WORK ITEM. Set down a faithful copy of every record below, with no images.

Dataset entries:
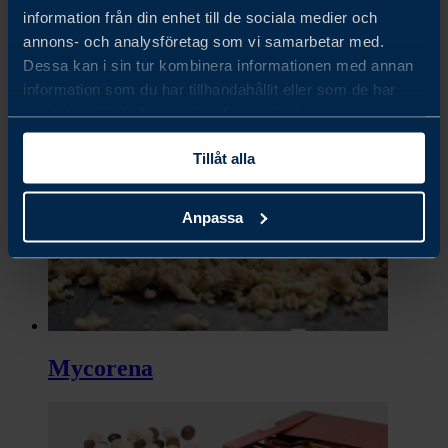
information från din enhet till de sociala medier och
annons- och analysföretag som vi samarbetar med.
Dessa kan i sin tur kombinera informationen med annan
information som du har tillhandahållit eller som de har
My Swedish Honey
samlat in när du har använt deras tjänster.
Tillåt alla
Anpassa
Mycorena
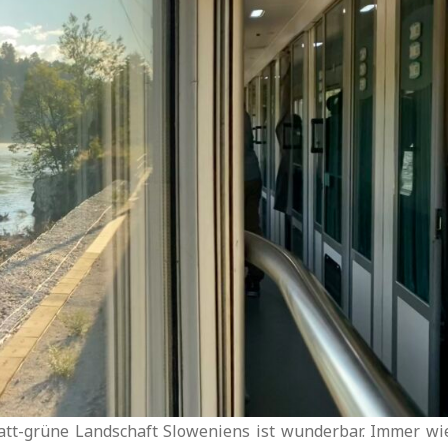
satt-grüne Landschaft Sloweniens ist wunderbar. Immer wi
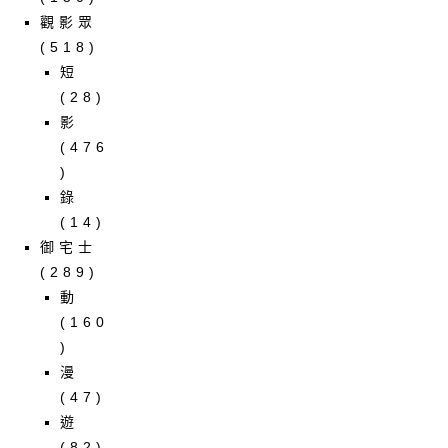
觀影眾
(518)
短
(28)
影
(476
)
錄
(14)
御宅士
(289)
動
(160
)
漫
(47)
遊
(82)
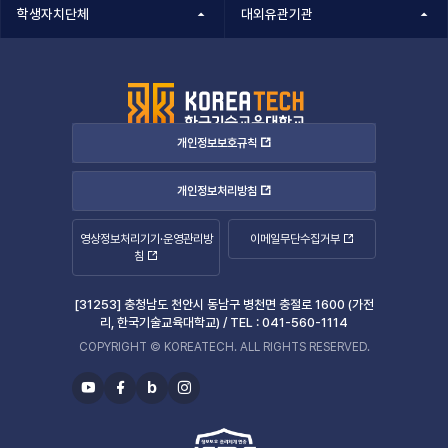
학생자치단체
대외유관기관
개인정보보호규칙
개인정보처리방침
영상정보처리기기·운영관리방
이메일무단수집거부
침
[31253] 충청남도 천안시 동남구 병천면 충절로 1600 (가전
리, 한국기술교육대학교) /
TEL :
041-560-1114
COPYRIGHT © KOREATECH. ALL RIGHTS RESERVED.
b
유
페
블
인
투
이
로
스
브
스
그
타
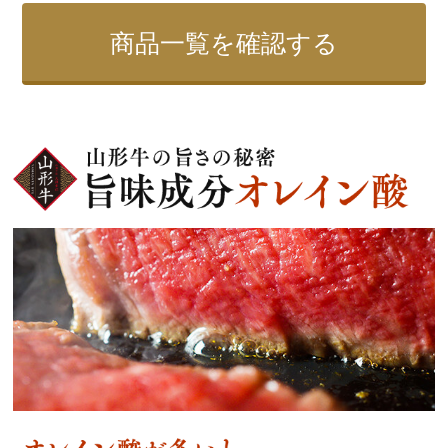
商品一覧を確認する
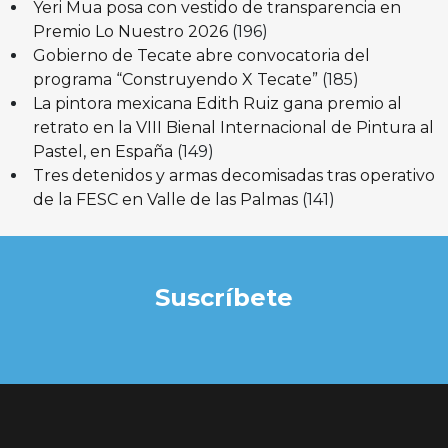
Yeri Mua posa con vestido de transparencia en
Premio Lo Nuestro 2026
(196)
Gobierno de Tecate abre convocatoria del
programa “Construyendo X Tecate”
(185)
La pintora mexicana Edith Ruiz gana premio al
retrato en la VIII Bienal Internacional de Pintura al
Pastel, en España
(149)
Tres detenidos y armas decomisadas tras operativo
de la FESC en Valle de las Palmas
(141)
Suscríbete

SOLUTION FOR THIS TASK.
information från din enhet till de sociala medier och
annons- och analysföretag som vi samarbetar med.
Dessa kan i sin tur kombinera informationen med annan
information som du har tillhandahållit eller som de har
My Swedish Honey
samlat in när du har använt deras tjänster.
Tillåt alla
Anpassa
Mycorena
satt-grüne Landschaft Sloweniens ist wunderbar. Immer wi
觀影眾
(518)
短
(28)
影
(476
)
錄
(14)
御宅士
(289)
動
(160
)
漫
(47)
遊
(82)
학생자치단체
대외유관기관
개인정보보호규칙
개인정보처리방침
영상정보처리기기·운영관리방
이메일무단수집거부
침
[31253] 충청남도 천안시 동남구 병천면 충절로 1600 (가전
리, 한국기술교육대학교) /
TEL :
041-560-1114
COPYRIGHT © KOREATECH. ALL RIGHTS RESERVED.
b
유
페
블
인
투
이
로
스
브
스
그
타
商品一覧を確認する
Yeri Mua posa con vestido de transparencia en
Premio Lo Nuestro 2026
(196)
Gobierno de Tecate abre convocatoria del
programa “Construyendo X Tecate”
(185)
La pintora mexicana Edith Ruiz gana premio al
retrato en la VIII Bienal Internacional de Pintura al
Pastel, en España
(149)
Tres detenidos y armas decomisadas tras operativo
de la FESC en Valle de las Palmas
(141)
Suscríbete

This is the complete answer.